The Brazen Head has been serving local beer enthusiasts with both beer and special events since 2001. The bar boasts 15 taps, most of which are always delivering a steady stream of small batch craft and cask beers. The bar also provides growlers (quart or 1/2 gallon jugs for buying take-home beer).

Despite some of the trappings of a beer bar, owner Lou Sones finds the label slightly limiting.

"We're not a bar for beer geeks," Sones smiles. "Whether you're a pro, a regular, or a newbie, we want everyone to be comfortable here." The bar helps makes the average Joe feel at home via daily specials (including Dart Night, Free Chicken Wing Night and Single Malt Scotch Day) as well as events like the Clam Shuck.

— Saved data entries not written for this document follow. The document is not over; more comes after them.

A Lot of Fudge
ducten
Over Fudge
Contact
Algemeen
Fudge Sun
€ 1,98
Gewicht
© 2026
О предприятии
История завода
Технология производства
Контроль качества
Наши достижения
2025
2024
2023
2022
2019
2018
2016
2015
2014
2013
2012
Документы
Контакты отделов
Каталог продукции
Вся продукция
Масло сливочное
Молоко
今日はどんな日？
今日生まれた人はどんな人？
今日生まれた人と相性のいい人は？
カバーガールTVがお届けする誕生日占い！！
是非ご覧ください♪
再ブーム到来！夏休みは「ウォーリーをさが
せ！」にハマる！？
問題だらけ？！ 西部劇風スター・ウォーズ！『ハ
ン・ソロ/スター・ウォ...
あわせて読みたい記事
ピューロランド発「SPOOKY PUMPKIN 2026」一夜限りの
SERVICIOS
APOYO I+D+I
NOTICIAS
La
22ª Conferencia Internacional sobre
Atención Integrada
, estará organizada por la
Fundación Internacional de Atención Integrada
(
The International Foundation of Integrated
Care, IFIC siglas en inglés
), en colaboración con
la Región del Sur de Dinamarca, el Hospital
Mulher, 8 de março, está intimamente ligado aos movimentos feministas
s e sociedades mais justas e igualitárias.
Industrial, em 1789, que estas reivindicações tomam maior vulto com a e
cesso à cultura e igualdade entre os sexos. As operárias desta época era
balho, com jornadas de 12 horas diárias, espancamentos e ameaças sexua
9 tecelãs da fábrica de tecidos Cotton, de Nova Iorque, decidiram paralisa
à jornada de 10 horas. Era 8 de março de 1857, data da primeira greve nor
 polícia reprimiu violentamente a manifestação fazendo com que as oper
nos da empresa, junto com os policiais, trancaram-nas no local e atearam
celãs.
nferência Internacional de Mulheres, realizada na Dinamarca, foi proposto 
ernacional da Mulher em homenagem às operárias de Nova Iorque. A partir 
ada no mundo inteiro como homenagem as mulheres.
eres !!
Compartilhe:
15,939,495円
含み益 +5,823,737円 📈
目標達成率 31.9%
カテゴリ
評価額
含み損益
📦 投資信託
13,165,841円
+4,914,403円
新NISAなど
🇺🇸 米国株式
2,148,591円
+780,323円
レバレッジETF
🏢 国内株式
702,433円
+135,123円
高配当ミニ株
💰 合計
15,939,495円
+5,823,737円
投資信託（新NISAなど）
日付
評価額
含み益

"This is a Brooklyn bar, and Brooklyn is famous for clams," Lou says. "Our clients love it."

Most of the customers at the bar agreed with Lou.

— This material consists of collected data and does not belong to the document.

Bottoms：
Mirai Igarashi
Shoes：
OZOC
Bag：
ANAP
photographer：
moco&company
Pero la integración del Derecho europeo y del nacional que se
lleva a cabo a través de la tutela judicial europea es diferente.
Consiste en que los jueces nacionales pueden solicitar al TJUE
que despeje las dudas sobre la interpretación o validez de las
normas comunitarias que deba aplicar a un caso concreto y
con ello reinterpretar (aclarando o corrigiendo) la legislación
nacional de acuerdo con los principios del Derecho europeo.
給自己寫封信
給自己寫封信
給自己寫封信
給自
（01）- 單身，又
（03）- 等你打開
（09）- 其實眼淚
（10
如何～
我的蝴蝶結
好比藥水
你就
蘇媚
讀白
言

"This is fantastic," said Edward, a Fort Greene resident. "I'm from New England, and this is the best clam chowder I've ever had."

The bartenders seemed to enjoy the evening as much as the people on the other side of the bar. Many of them look forward to the tri-annual event.

"I really like being here on nights like these," said Kendra Cunningham, who has worked at the bar since 2001. "I've never worked a bad shuck."

It doesn't seem that there have been any bad shucks in recent or distant memory. 

As ten o'clock aproached, the crowd began to thin, but the enthusiasm for the shuck did not. Someone notified Lou that the last of the clams and oysters had been shucked, and he let out a satisified "Good," and went to check on the last of the chowder.